- [DIRECTIONS]: Transcribe exactly the lines that fall between the one holding "Toen ik net zwanger was van ons twee" and the one holding "haar en voor ons.", inclusive, from the entries below.
* * *
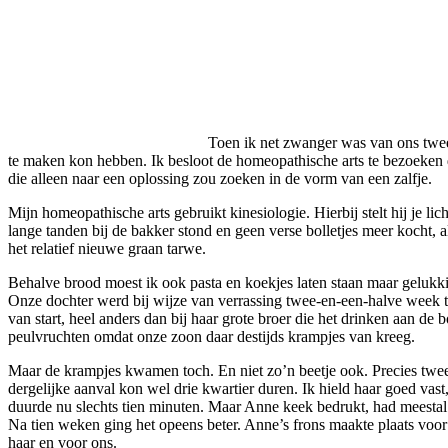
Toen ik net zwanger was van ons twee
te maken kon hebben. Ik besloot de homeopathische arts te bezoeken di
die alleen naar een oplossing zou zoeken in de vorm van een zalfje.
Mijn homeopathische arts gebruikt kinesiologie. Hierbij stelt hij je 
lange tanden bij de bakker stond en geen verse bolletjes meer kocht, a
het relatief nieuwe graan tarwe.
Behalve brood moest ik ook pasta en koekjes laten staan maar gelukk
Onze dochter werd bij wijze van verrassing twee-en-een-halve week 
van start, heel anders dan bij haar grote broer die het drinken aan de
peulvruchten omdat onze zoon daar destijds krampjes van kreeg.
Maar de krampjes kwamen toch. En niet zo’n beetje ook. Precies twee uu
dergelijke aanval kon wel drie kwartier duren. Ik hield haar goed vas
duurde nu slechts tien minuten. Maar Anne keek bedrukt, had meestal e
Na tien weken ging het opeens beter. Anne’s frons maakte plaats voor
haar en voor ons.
* * *
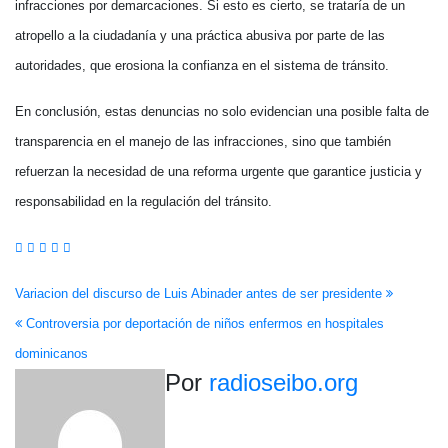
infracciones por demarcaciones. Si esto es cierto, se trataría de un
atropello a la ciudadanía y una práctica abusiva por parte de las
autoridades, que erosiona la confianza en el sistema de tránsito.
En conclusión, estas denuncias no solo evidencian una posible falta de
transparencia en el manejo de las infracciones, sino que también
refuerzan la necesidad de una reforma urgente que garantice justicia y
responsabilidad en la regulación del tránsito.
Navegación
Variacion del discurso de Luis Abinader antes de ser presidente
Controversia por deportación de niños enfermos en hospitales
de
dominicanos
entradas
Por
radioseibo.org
* * *
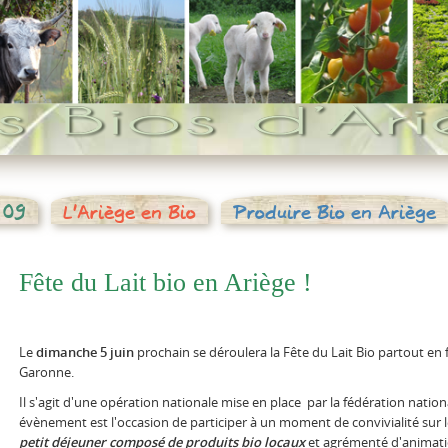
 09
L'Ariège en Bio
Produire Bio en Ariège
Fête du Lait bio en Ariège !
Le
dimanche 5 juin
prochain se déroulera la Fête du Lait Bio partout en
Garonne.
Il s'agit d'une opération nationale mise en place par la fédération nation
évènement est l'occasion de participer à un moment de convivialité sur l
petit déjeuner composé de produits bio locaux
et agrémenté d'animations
* * *
- [RESULT]:
Toen ik net zwanger was van ons twee
te maken kon hebben. Ik besloot de homeopathische arts te bezoeken di
die alleen naar een oplossing zou zoeken in de vorm van een zalfje.
Mijn homeopathische arts gebruikt kinesiologie. Hierbij stelt hij je 
lange tanden bij de bakker stond en geen verse bolletjes meer kocht, a
het relatief nieuwe graan tarwe.
Behalve brood moest ik ook pasta en koekjes laten staan maar gelukk
Onze dochter werd bij wijze van verrassing twee-en-een-halve week 
van start, heel anders dan bij haar grote broer die het drinken aan de
peulvruchten omdat onze zoon daar destijds krampjes van kreeg.
Maar de krampjes kwamen toch. En niet zo’n beetje ook. Precies twee uu
dergelijke aanval kon wel drie kwartier duren. Ik hield haar goed vas
duurde nu slechts tien minuten. Maar Anne keek bedrukt, had meestal e
Na tien weken ging het opeens beter. Anne’s frons maakte plaats voor
haar en voor ons.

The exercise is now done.